Rosja może spodziewać się znaczących konsekwencji gospodarczych i politycznych, jeśli zdecyduje się podjąć agresywne działania przeciwko Ukrainie. Sekretarz generalny NATO Jens Stoltenberg powiedział to w poniedziałek, przed dwudniowym spotkaniem ministrów obrony NATO w Rydze, podczas wspólnej konferencji prasowej z prezydentem Łotwy Egilsem Levitsem.
Udostępnij na Facebooku
Udostępnij na LinkedIn
Wrażenie
Skopiuj adres URL
Skrócony adres
Blisko
Sekretarz Generalny NATO Jens Stoltenberg Zdjęcie: Ints Kalnins | Źródło: Reuters
„Po raz drugi w tym roku Rosja przeprowadza niezwykłą koncentrację sił na granicy z Ukrainą. Śledzimy ciężką broń, artylerię, drony i dziesiątki tysięcy żołnierzy. „Każda nowa rosyjska agresja na Ukrainę będzie miała wysoki cena pod względem konsekwencji politycznych i gospodarczych dla Rosji” – powiedział Stoltenberg.
Negocjacje puczowe Zelenskiego tego nie dowodzą. Jednak starania Rosji o wykorzystanie sytuacji są realistyczne, zdaniem Ukraińca
Przeczytaj artykuł
Jak poinformował portal Ukraińska Prawda, szef polityczny sojuszu dodał, że koncentracja sił rosyjskich nie została spowodowana niczym, jest niezrozumiała i zwiększa ryzyko błędnej oceny sytuacji.
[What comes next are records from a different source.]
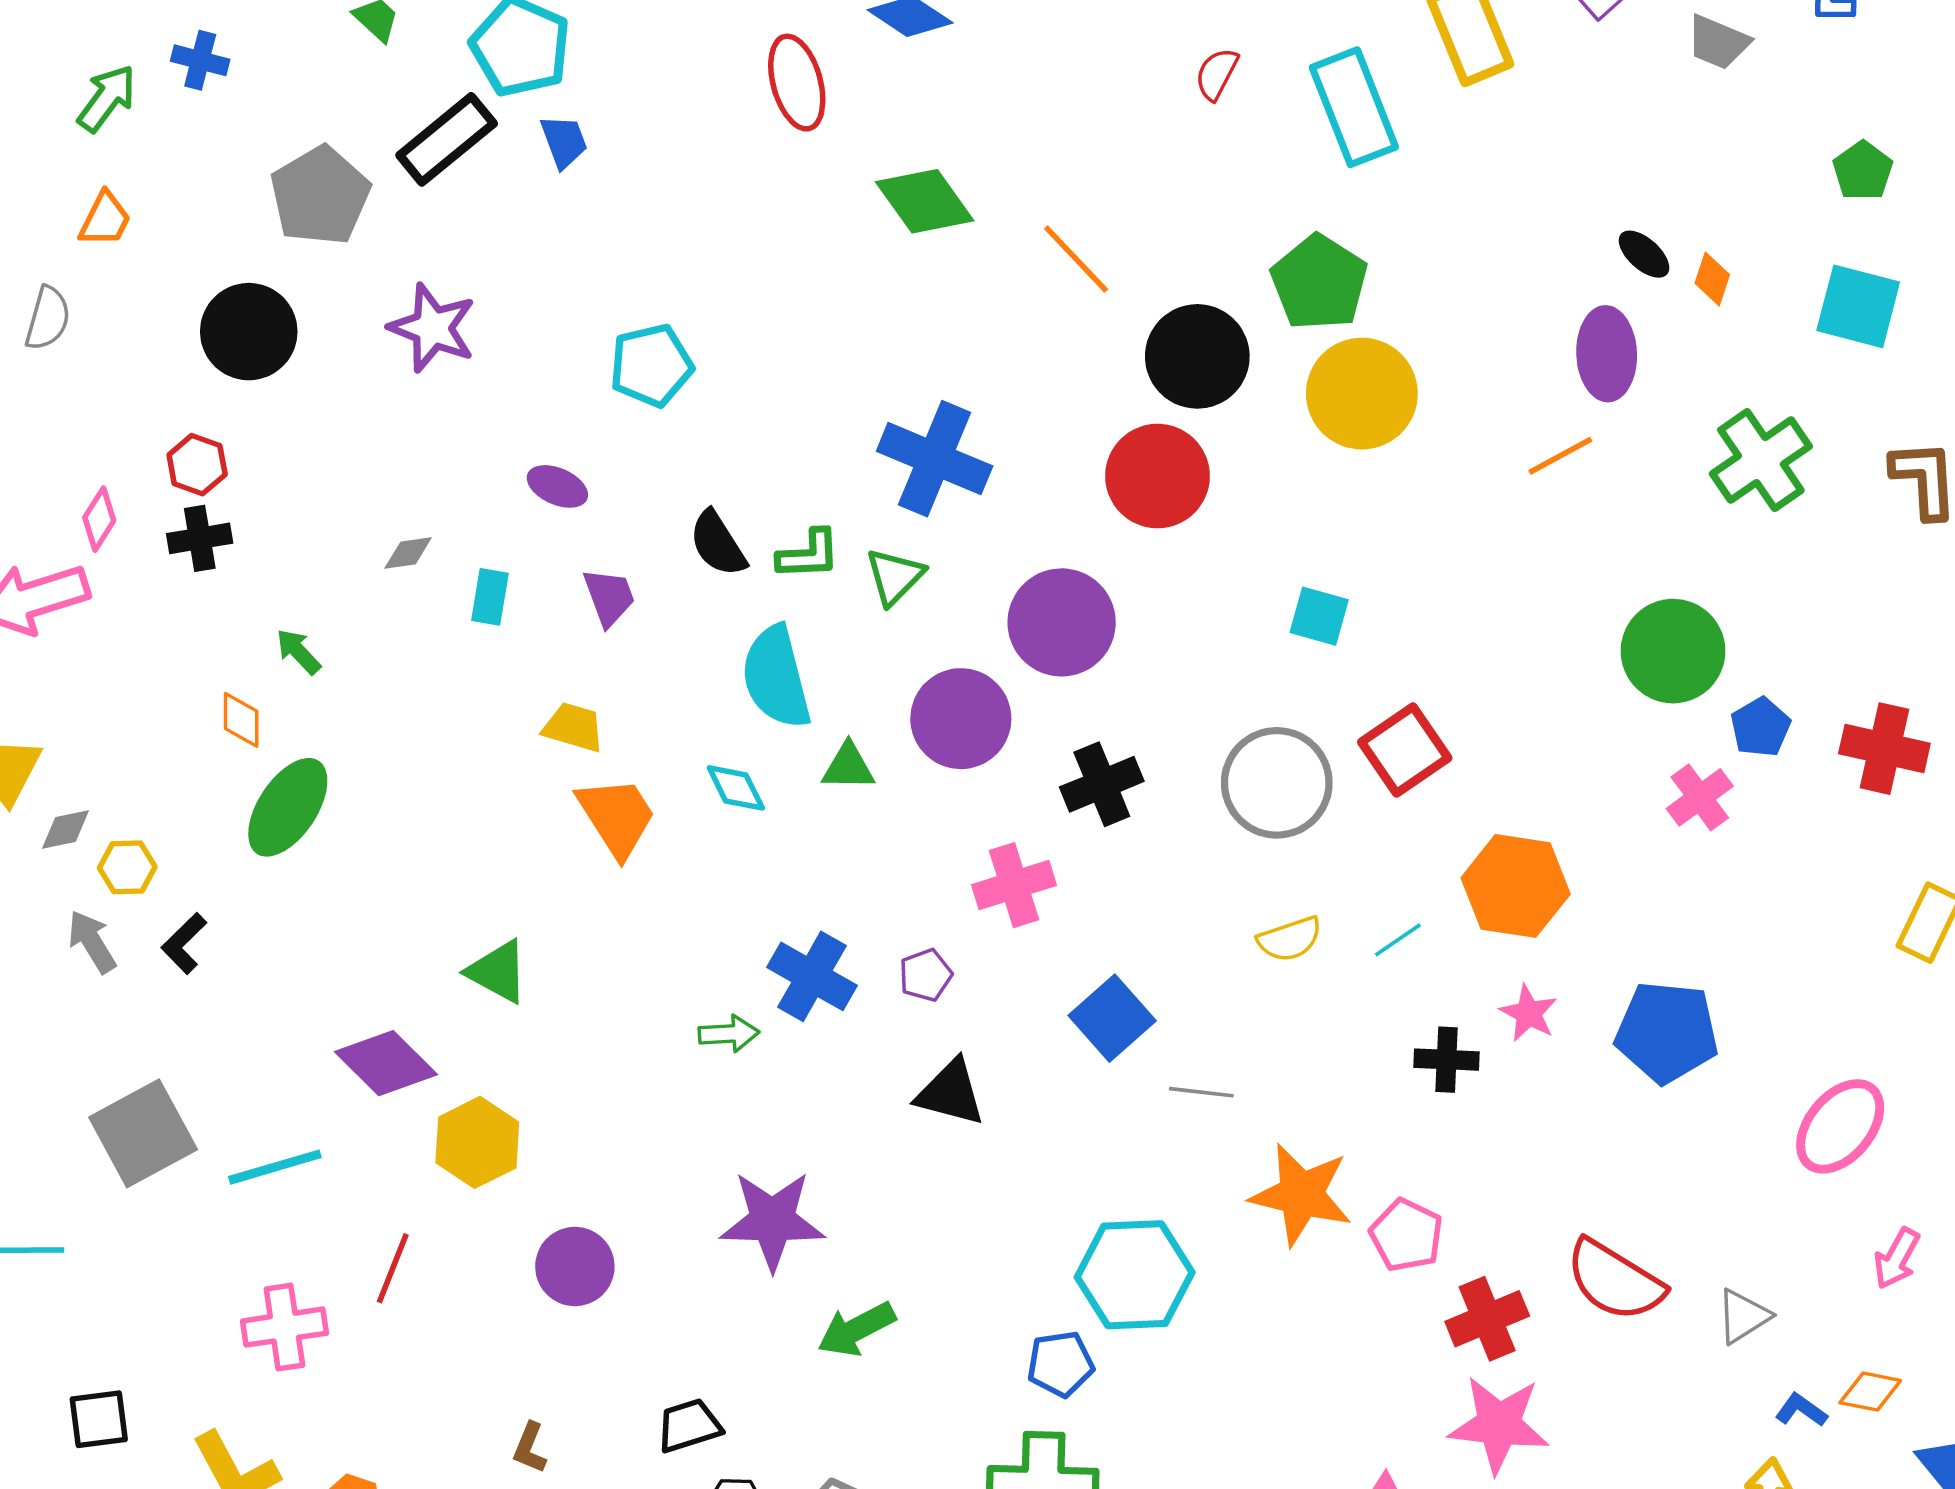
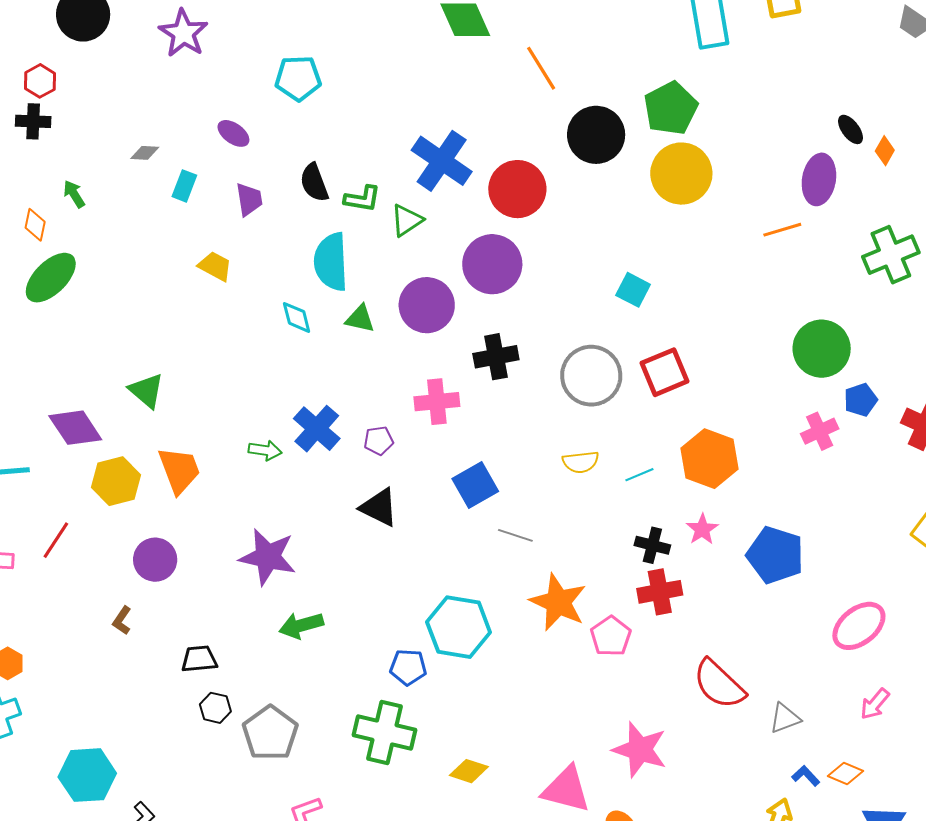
red circle: (1157, 476) -> (517, 189), moved
orange trapezoid: (617, 817) -> (179, 470), moved
red cross: (1487, 1319) -> (660, 592), moved
brown L-shape: (530, 1448) -> (122, 620), moved

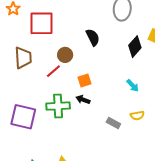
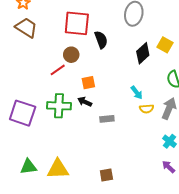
red square: (41, 23) -> (77, 23), moved
brown trapezoid: (23, 58) -> (26, 28), moved, turned -60
yellow semicircle: (137, 116) -> (147, 109), moved
gray rectangle: (113, 123) -> (107, 119), moved, turned -40

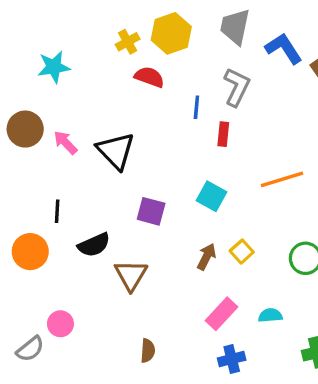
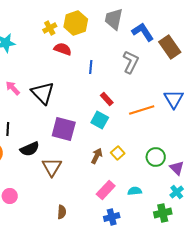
gray L-shape: (237, 87) -> (131, 62), moved
red rectangle: (223, 134) -> (107, 99), moved, turned -48
purple square: (151, 211) -> (64, 129), size x1.4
Stoltenberg ponownie wezwał Rosję do przejrzystości i zmniejszenia napięć w regionie.
Łotewski minister obrony Artis Pabriks powiedział w poniedziałek podczas wizyty jednostki NATO ćwiczącej obronę Rygi w zaśnieżonych lasach Łotwy, że krajowi bałtyckiemu potrzebna jest stała obecność wojsk amerykańskich oraz rakieta przeciwlotnicza Patriot, aby odstraszyć Rosję.
„Potrzebujemy więcej pomocy międzynarodowej. Chcielibyśmy mieć stałą obecność USA (wojskową) w naszym kraju. A obrona morska i powietrzna w zasadzie oznacza przejście na systemy takie jak Patriot” – powiedział Reuterowi minister.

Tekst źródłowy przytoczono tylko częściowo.